◆ Work item ◆
All of the data below is to be copied again without changes.

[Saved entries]

****************************************

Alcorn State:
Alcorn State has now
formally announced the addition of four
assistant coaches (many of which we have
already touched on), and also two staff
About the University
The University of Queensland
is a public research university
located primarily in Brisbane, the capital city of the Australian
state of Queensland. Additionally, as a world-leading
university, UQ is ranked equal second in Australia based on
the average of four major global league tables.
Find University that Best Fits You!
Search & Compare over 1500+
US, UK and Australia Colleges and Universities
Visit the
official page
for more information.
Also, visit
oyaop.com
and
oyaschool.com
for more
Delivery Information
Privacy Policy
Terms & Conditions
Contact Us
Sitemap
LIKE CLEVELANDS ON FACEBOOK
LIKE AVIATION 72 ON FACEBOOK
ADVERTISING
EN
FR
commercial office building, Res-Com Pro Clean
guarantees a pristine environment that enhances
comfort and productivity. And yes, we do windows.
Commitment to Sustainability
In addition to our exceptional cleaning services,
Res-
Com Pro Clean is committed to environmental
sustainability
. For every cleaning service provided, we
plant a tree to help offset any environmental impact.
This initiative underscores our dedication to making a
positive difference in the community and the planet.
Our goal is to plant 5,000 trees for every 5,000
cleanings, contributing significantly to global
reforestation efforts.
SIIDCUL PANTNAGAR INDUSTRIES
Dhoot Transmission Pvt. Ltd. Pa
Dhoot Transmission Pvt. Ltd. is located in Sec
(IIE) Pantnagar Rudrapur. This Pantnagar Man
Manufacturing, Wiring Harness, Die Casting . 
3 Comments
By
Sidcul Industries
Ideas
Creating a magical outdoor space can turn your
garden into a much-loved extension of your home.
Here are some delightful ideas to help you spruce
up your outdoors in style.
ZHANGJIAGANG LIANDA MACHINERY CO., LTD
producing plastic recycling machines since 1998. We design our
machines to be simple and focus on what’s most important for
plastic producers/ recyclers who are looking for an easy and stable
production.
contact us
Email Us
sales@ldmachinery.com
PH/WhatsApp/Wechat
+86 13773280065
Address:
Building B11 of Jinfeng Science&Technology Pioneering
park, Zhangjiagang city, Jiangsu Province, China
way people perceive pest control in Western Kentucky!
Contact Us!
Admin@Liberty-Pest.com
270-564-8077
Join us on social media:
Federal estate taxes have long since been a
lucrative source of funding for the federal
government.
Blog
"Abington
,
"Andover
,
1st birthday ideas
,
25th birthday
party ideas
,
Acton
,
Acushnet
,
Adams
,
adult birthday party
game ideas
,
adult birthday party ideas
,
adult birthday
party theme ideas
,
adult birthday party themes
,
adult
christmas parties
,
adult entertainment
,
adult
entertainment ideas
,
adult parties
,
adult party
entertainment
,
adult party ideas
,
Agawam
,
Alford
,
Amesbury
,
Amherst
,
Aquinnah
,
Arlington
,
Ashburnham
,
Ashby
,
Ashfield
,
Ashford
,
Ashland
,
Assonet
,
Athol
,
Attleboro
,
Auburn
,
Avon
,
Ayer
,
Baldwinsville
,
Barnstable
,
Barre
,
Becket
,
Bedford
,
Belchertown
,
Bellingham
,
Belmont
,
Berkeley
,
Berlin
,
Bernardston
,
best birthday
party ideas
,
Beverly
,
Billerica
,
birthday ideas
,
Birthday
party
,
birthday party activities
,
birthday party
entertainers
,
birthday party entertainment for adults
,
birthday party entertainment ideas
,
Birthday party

****************************************

◆ Exercise solution ◆
Alcorn State:
Alcorn State has now
formally announced the addition of four
assistant coaches (many of which we have
already touched on), and also two staff
About the University
The University of Queensland
is a public research university
located primarily in Brisbane, the capital city of the Australian
state of Queensland. Additionally, as a world-leading
university, UQ is ranked equal second in Australia based on
the average of four major global league tables.
Find University that Best Fits You!
Search & Compare over 1500+
US, UK and Australia Colleges and Universities
Visit the
official page
for more information.
Also, visit
oyaop.com
and
oyaschool.com
for more
Delivery Information
Privacy Policy
Terms & Conditions
Contact Us
Sitemap
LIKE CLEVELANDS ON FACEBOOK
LIKE AVIATION 72 ON FACEBOOK
ADVERTISING
EN
FR
commercial office building, Res-Com Pro Clean
guarantees a pristine environment that enhances
comfort and productivity. And yes, we do windows.
Commitment to Sustainability
In addition to our exceptional cleaning services,
Res-
Com Pro Clean is committed to environmental
sustainability
. For every cleaning service provided, we
plant a tree to help offset any environmental impact.
This initiative underscores our dedication to making a
positive difference in the community and the planet.
Our goal is to plant 5,000 trees for every 5,000
cleanings, contributing significantly to global
reforestation efforts.
SIIDCUL PANTNAGAR INDUSTRIES
Dhoot Transmission Pvt. Ltd. Pa
Dhoot Transmission Pvt. Ltd. is located in Sec
(IIE) Pantnagar Rudrapur. This Pantnagar Man
Manufacturing, Wiring Harness, Die Casting . 
3 Comments
By
Sidcul Industries
Ideas
Creating a magical outdoor space can turn your
garden into a much-loved extension of your home.
Here are some delightful ideas to help you spruce
up your outdoors in style.
ZHANGJIAGANG LIANDA MACHINERY CO., LTD
producing plastic recycling machines since 1998. We design our
machines to be simple and focus on what’s most important for
plastic producers/ recyclers who are looking for an easy and stable
production.
contact us
Email Us
sales@ldmachinery.com
PH/WhatsApp/Wechat
+86 13773280065
Address:
Building B11 of Jinfeng Science&Technology Pioneering
park, Zhangjiagang city, Jiangsu Province, China
way people perceive pest control in Western Kentucky!
Contact Us!
Admin@Liberty-Pest.com
270-564-8077
Join us on social media:
Federal estate taxes have long since been a
lucrative source of funding for the federal
government.
Blog
"Abington
,
"Andover
,
1st birthday ideas
,
25th birthday
party ideas
,
Acton
,
Acushnet
,
Adams
,
adult birthday party
game ideas
,
adult birthday party ideas
,
adult birthday
party theme ideas
,
adult birthday party themes
,
adult
christmas parties
,
adult entertainment
,
adult
entertainment ideas
,
adult parties
,
adult party
entertainment
,
adult party ideas
,
Agawam
,
Alford
,
Amesbury
,
Amherst
,
Aquinnah
,
Arlington
,
Ashburnham
,
Ashby
,
Ashfield
,
Ashford
,
Ashland
,
Assonet
,
Athol
,
Attleboro
,
Auburn
,
Avon
,
Ayer
,
Baldwinsville
,
Barnstable
,
Barre
,
Becket
,
Bedford
,
Belchertown
,
Bellingham
,
Belmont
,
Berkeley
,
Berlin
,
Bernardston
,
best birthday
party ideas
,
Beverly
,
Billerica
,
birthday ideas
,
Birthday
party
,
birthday party activities
,
birthday party
entertainers
,
birthday party entertainment for adults
,
birthday party entertainment ideas
,
Birthday party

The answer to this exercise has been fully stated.